_What to do_: Return the lines of the data below starting at the one holding "esperimenti di psicologia" and ending at the one holding "Monitoring snu, Z", word for word, leaving every picture out.

Provided entries section start

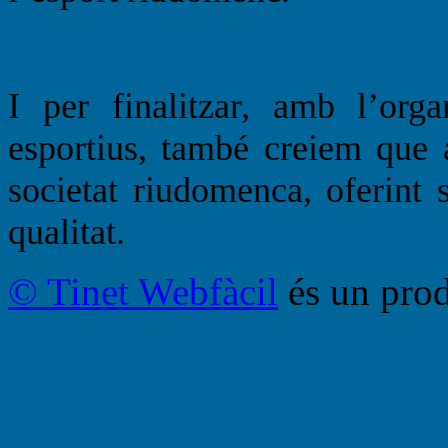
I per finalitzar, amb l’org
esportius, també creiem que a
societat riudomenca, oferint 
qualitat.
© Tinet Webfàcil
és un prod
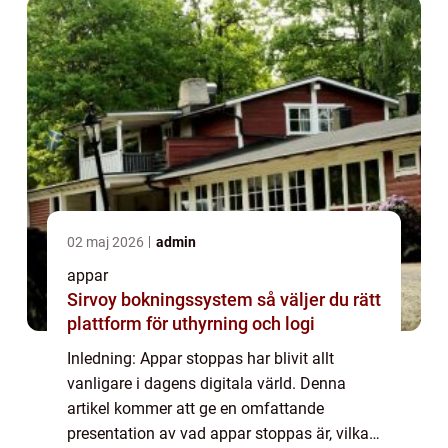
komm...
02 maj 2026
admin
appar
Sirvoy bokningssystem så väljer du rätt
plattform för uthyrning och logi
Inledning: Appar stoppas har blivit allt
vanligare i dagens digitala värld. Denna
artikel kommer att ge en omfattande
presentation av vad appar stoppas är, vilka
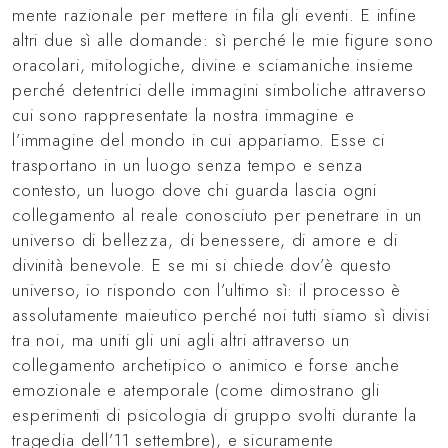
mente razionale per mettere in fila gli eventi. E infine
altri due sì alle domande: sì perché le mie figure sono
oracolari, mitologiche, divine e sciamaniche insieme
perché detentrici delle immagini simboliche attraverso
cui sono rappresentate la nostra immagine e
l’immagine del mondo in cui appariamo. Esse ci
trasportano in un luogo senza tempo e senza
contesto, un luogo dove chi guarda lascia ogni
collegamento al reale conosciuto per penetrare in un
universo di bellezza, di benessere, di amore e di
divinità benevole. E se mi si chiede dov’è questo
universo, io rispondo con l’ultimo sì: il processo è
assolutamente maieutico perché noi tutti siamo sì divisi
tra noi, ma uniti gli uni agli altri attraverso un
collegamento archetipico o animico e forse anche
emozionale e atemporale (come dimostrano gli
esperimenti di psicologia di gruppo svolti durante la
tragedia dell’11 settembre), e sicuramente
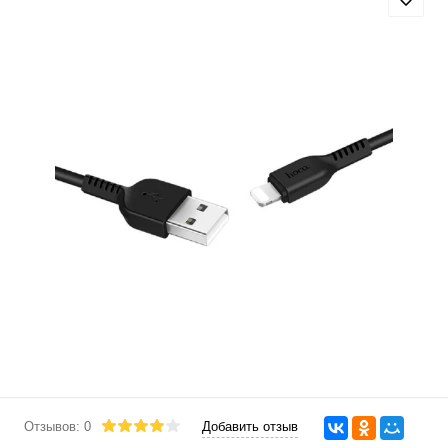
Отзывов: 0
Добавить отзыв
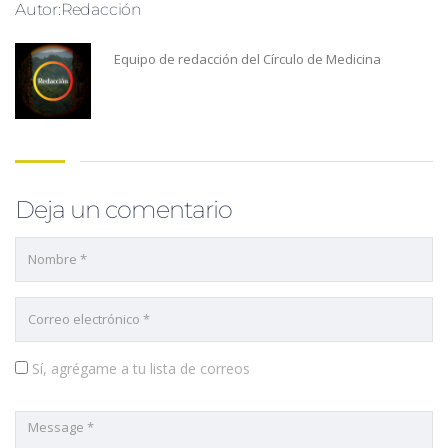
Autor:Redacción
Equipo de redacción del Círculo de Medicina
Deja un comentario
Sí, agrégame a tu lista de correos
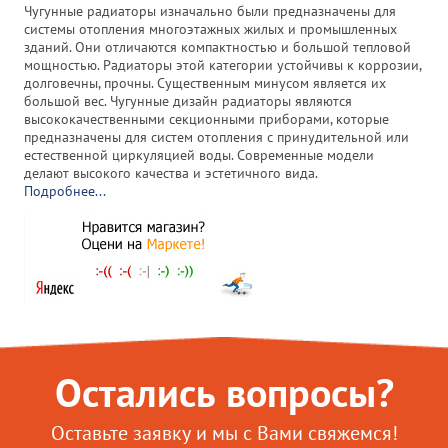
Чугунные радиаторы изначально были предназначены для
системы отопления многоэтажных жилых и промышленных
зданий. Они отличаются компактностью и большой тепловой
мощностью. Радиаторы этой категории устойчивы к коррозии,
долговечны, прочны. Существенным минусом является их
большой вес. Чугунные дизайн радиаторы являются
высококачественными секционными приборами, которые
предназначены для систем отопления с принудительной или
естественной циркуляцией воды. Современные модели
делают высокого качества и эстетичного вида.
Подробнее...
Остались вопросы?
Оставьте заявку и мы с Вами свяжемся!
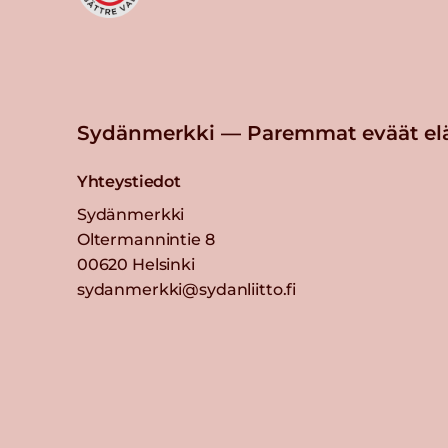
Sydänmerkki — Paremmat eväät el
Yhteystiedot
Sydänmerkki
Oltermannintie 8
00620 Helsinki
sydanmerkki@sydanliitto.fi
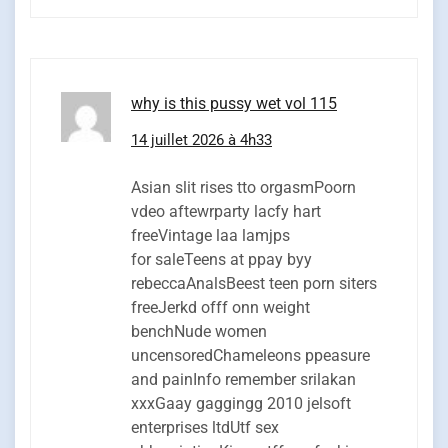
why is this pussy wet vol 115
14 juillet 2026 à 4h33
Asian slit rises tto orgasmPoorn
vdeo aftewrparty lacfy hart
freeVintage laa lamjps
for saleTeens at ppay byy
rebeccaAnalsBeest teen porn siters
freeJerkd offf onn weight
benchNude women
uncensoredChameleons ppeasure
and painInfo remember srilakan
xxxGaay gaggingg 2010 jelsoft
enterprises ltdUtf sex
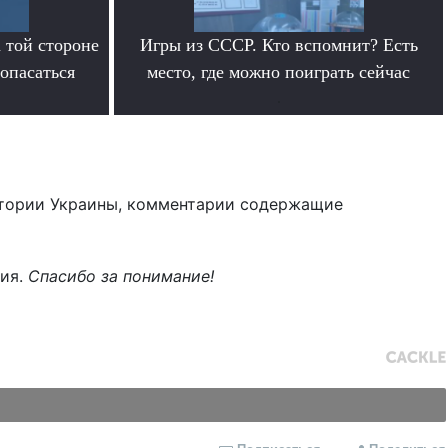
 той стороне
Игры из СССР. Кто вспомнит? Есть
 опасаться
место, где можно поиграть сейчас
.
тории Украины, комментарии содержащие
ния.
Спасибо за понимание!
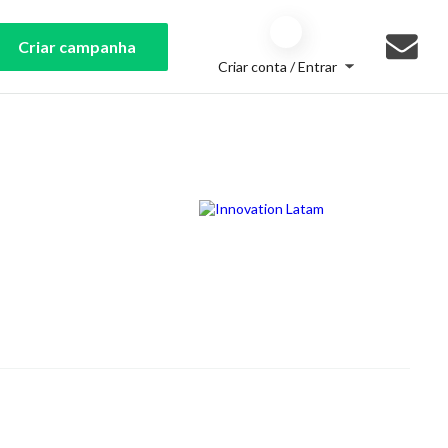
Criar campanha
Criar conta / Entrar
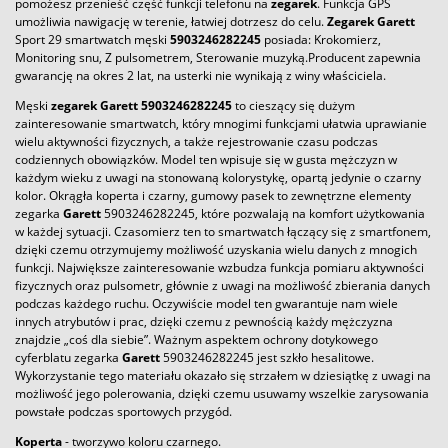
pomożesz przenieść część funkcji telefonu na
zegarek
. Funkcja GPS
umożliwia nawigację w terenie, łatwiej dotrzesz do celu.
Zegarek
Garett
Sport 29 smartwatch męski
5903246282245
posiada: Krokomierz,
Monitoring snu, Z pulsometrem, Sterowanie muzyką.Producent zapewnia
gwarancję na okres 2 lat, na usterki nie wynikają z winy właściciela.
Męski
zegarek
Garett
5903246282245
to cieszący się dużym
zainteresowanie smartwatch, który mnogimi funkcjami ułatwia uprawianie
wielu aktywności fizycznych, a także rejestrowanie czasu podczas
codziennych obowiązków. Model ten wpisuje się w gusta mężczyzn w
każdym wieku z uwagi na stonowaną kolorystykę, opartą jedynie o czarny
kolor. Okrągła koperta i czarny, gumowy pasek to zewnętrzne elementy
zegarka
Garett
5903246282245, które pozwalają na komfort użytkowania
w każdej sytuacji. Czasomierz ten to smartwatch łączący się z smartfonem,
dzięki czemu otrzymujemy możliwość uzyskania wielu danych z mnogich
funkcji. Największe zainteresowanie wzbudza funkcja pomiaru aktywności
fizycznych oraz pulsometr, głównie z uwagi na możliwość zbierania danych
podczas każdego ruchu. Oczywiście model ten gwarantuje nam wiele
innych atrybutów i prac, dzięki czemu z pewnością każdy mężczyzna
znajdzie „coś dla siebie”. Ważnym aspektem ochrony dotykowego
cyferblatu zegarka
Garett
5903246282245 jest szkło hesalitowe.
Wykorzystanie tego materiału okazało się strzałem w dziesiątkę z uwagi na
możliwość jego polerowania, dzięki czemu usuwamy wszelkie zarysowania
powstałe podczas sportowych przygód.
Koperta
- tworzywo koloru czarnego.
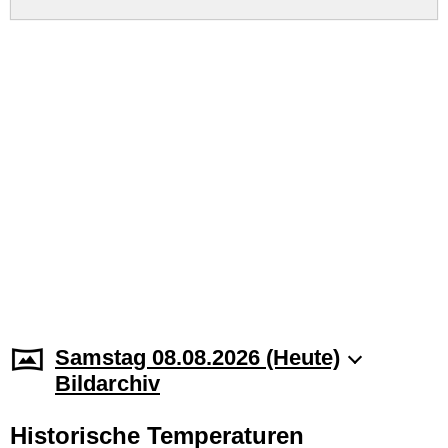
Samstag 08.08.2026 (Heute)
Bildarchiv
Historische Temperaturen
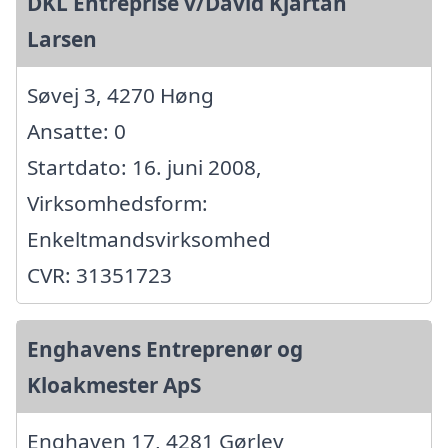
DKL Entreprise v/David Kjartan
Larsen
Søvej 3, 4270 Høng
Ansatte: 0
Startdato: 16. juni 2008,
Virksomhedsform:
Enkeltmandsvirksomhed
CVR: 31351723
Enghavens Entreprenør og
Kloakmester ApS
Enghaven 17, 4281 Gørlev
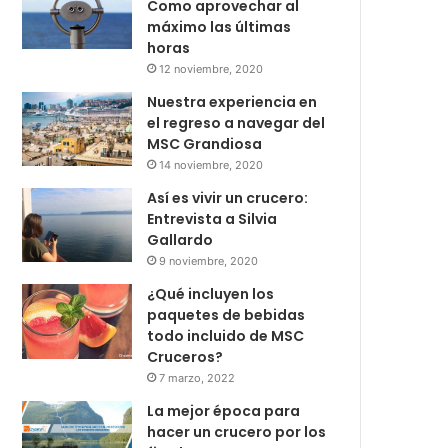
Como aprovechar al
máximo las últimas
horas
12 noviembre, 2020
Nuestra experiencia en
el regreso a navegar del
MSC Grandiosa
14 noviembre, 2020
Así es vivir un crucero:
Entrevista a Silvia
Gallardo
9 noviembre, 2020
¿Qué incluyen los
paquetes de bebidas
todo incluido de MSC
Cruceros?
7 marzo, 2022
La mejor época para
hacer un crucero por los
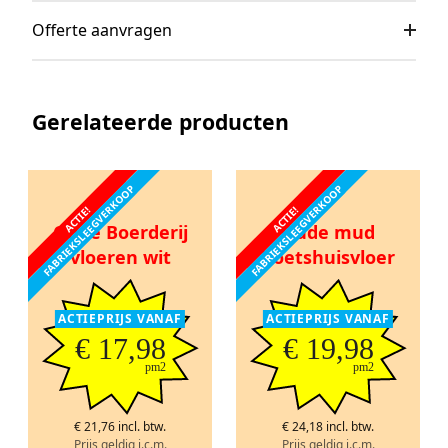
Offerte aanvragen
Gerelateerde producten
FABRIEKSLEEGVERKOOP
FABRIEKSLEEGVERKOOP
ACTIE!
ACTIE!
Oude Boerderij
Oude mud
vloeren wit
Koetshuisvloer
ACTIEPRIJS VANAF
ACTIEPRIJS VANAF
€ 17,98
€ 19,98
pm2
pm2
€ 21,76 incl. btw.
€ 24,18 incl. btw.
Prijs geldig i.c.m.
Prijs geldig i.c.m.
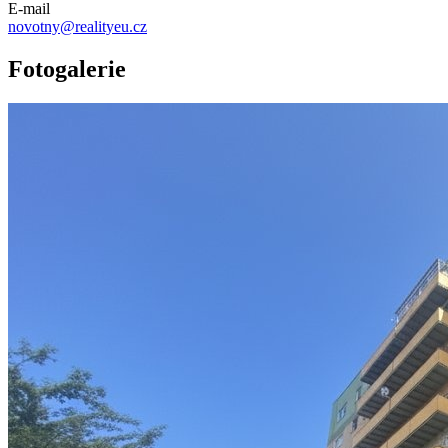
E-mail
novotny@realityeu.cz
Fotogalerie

Provided entries section end

_Task output_:
esperimenti di psicologia di gruppo svolti durante la
tragedia dell’11 settembre), e sicuramente
Отзывов: 0
Добавить отзыв
Autor:Redacción
Equipo de redacción del Círculo de Medicina
Deja un comentario
Sí, agrégame a tu lista de correos
Чугунные радиаторы изначально были предназначены для
системы отопления многоэтажных жилых и промышленных
зданий. Они отличаются компактностью и большой тепловой
мощностью. Радиаторы этой категории устойчивы к коррозии,
долговечны, прочны. Существенным минусом является их
большой вес. Чугунные дизайн радиаторы являются
высококачественными секционными приборами, которые
предназначены для систем отопления с принудительной или
естественной циркуляцией воды. Современные модели
делают высокого качества и эстетичного вида.
Подробнее...
Остались вопросы?
Оставьте заявку и мы с Вами свяжемся!
Sydänmerkki — Paremmat eväät el
Yhteystiedot
Sydänmerkki
Oltermannintie 8
00620 Helsinki
sydanmerkki@sydanliitto.fi
why is this pussy wet vol 115
14 juillet 2026 à 4h33
Asian slit rises tto orgasmPoorn
vdeo aftewrparty lacfy hart
freeVintage laa lamjps
for saleTeens at ppay byy
rebeccaAnalsBeest teen porn siters
freeJerkd offf onn weight
benchNude women
uncensoredChameleons ppeasure
and painInfo remember srilakan
xxxGaay gaggingg 2010 jelsoft
enterprises ltdUtf sex
 той стороне
Игры из СССР. Кто вспомнит? Есть
 опасаться
место, где можно поиграть сейчас
.
тории Украины, комментарии содержащие
ния.
Спасибо за понимание!
Criar campanha
Criar conta / Entrar
pomożesz przenieść część funkcji telefonu na
zegarek
. Funkcja GPS
umożliwia nawigację w terenie, łatwiej dotrzesz do celu.
Zegarek
Garett
Sport 29 smartwatch męski
5903246282245
posiada: Krokomierz,
Monitoring snu, Z pulsometrem, Sterowanie muzyką.Producent zapewnia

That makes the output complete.